### BRIEF
Give back an exact copy of the lines below, from the first through the line with "Erotikjobs, sexjobs, sex stellen (280, 1930)"; please stop there.
......
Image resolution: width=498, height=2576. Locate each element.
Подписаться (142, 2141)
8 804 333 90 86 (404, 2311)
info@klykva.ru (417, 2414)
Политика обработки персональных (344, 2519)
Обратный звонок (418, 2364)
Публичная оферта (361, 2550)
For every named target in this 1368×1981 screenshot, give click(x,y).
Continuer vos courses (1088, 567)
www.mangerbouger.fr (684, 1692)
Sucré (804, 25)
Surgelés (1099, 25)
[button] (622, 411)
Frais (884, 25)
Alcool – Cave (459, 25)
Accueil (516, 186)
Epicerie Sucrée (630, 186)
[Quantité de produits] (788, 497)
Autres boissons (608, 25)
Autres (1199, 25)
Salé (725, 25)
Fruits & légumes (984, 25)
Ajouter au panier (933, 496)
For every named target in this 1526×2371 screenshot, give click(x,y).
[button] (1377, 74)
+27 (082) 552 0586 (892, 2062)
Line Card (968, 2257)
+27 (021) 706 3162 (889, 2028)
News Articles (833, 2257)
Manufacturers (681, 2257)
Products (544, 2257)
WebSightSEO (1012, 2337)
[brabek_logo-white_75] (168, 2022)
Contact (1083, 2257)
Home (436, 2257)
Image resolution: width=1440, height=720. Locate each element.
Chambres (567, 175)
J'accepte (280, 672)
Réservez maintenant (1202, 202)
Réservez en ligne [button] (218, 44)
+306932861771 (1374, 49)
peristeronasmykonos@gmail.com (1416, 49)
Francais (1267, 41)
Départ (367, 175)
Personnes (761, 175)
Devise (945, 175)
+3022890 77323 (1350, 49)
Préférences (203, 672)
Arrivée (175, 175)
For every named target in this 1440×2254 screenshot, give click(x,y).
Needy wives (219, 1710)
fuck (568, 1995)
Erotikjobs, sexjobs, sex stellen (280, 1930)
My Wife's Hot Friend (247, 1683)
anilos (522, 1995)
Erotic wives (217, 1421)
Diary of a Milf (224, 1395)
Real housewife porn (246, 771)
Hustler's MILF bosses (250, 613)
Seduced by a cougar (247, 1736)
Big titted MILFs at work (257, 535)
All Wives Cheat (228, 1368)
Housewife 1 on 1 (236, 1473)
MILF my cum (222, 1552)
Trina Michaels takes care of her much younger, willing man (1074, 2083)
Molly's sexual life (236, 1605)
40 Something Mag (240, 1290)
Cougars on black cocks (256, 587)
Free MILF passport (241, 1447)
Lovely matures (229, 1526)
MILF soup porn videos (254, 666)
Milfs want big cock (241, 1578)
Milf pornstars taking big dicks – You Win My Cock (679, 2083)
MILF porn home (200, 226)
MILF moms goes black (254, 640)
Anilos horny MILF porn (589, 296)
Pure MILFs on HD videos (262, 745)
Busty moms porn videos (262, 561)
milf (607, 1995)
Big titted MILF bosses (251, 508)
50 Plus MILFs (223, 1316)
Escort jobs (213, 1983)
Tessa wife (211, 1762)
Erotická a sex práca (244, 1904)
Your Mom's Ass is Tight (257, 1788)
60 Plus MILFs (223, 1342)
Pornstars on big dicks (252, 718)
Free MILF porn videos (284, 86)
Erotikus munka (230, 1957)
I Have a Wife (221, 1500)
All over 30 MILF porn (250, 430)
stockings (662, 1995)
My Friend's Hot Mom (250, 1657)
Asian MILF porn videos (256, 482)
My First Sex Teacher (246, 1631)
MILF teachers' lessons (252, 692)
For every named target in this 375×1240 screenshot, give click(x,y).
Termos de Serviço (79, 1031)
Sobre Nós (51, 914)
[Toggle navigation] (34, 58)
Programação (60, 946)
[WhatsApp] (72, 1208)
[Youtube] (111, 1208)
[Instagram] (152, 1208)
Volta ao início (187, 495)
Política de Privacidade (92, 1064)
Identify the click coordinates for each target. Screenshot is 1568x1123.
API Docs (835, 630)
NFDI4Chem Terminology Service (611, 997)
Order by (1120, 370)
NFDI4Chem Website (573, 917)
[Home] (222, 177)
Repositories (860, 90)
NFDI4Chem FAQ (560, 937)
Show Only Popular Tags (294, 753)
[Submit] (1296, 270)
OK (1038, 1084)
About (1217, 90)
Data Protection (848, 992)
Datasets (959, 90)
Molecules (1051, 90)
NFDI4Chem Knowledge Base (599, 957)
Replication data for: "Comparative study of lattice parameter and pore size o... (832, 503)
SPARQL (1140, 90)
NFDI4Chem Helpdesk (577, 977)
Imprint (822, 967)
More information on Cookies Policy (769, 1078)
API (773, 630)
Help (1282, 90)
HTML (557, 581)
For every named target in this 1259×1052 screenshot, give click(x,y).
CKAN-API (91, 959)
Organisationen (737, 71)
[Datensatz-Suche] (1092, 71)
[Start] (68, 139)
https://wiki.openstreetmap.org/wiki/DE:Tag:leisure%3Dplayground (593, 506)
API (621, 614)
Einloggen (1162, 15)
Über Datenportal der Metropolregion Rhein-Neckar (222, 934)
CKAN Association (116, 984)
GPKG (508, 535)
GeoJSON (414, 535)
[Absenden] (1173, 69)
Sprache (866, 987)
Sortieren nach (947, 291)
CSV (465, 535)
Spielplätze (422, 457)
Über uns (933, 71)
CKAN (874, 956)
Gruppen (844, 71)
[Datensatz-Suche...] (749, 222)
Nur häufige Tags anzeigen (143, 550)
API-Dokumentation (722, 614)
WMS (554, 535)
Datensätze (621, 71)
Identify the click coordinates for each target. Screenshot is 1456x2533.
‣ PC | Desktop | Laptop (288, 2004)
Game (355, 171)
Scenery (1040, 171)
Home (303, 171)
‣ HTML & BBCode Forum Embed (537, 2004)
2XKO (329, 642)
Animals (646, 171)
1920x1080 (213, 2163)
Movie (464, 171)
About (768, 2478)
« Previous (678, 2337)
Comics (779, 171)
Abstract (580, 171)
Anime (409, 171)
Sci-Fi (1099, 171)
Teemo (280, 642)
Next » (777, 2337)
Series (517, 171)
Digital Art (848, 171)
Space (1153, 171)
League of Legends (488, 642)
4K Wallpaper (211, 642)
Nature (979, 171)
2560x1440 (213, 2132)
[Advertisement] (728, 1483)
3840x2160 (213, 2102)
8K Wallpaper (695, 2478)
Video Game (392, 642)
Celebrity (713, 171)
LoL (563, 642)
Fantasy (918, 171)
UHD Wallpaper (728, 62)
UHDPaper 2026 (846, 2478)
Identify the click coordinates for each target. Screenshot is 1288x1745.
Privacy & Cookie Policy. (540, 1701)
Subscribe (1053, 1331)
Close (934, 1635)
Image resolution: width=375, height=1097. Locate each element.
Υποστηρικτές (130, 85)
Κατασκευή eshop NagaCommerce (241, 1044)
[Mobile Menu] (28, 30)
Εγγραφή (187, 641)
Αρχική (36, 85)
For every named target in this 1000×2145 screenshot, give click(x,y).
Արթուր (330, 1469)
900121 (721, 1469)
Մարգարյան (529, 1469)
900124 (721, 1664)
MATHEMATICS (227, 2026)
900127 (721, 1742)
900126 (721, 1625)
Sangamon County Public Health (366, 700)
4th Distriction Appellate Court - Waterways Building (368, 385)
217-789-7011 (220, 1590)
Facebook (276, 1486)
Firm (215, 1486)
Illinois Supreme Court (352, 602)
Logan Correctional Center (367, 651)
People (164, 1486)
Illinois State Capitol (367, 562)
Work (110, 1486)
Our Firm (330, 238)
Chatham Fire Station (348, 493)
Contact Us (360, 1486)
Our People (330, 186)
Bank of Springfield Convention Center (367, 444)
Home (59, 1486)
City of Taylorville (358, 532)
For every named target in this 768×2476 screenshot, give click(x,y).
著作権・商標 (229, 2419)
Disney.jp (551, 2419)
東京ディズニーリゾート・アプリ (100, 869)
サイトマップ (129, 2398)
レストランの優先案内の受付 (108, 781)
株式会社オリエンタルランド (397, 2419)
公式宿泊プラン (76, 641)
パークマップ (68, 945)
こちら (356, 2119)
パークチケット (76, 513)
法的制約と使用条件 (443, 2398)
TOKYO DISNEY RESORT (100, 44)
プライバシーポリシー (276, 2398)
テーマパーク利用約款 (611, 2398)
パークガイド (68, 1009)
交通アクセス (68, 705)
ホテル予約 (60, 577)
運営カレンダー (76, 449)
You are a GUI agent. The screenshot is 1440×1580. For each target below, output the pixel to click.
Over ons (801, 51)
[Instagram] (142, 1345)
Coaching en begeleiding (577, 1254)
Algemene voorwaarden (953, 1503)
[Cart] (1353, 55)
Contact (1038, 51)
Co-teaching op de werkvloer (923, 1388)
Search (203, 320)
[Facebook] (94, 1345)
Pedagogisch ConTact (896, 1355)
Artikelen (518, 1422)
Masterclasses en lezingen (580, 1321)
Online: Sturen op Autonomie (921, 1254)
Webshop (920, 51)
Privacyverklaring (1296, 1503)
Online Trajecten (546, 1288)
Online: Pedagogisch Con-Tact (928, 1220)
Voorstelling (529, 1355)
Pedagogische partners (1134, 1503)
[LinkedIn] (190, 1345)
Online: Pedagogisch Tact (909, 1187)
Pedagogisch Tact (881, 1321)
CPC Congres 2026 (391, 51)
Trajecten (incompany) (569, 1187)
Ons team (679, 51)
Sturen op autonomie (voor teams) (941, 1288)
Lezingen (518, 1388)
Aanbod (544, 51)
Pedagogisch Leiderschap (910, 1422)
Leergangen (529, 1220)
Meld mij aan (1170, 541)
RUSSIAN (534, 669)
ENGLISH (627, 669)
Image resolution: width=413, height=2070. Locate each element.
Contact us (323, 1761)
......
### EXERCISE OUTPUT
Image resolution: width=498, height=2576. Locate each element.
Подписаться (142, 2141)
8 804 333 90 86 (404, 2311)
info@klykva.ru (417, 2414)
Политика обработки персональных (344, 2519)
Обратный звонок (418, 2364)
Публичная оферта (361, 2550)
For every named target in this 1368×1981 screenshot, give click(x,y).
Continuer vos courses (1088, 567)
www.mangerbouger.fr (684, 1692)
Sucré (804, 25)
Surgelés (1099, 25)
[button] (622, 411)
Frais (884, 25)
Alcool – Cave (459, 25)
Accueil (516, 186)
Epicerie Sucrée (630, 186)
[Quantité de produits] (788, 497)
Autres boissons (608, 25)
Autres (1199, 25)
Salé (725, 25)
Fruits & légumes (984, 25)
Ajouter au panier (933, 496)
For every named target in this 1526×2371 screenshot, give click(x,y).
[button] (1377, 74)
+27 (082) 552 0586 (892, 2062)
Line Card (968, 2257)
+27 (021) 706 3162 (889, 2028)
News Articles (833, 2257)
Manufacturers (681, 2257)
Products (544, 2257)
WebSightSEO (1012, 2337)
[brabek_logo-white_75] (168, 2022)
Contact (1083, 2257)
Home (436, 2257)
Image resolution: width=1440, height=720. Locate each element.
Chambres (567, 175)
J'accepte (280, 672)
Réservez maintenant (1202, 202)
Réservez en ligne [button] (218, 44)
+306932861771 (1374, 49)
peristeronasmykonos@gmail.com (1416, 49)
Francais (1267, 41)
Départ (367, 175)
Personnes (761, 175)
Devise (945, 175)
+3022890 77323 (1350, 49)
Préférences (203, 672)
Arrivée (175, 175)
For every named target in this 1440×2254 screenshot, give click(x,y).
Needy wives (219, 1710)
fuck (568, 1995)
Erotikjobs, sexjobs, sex stellen (280, 1930)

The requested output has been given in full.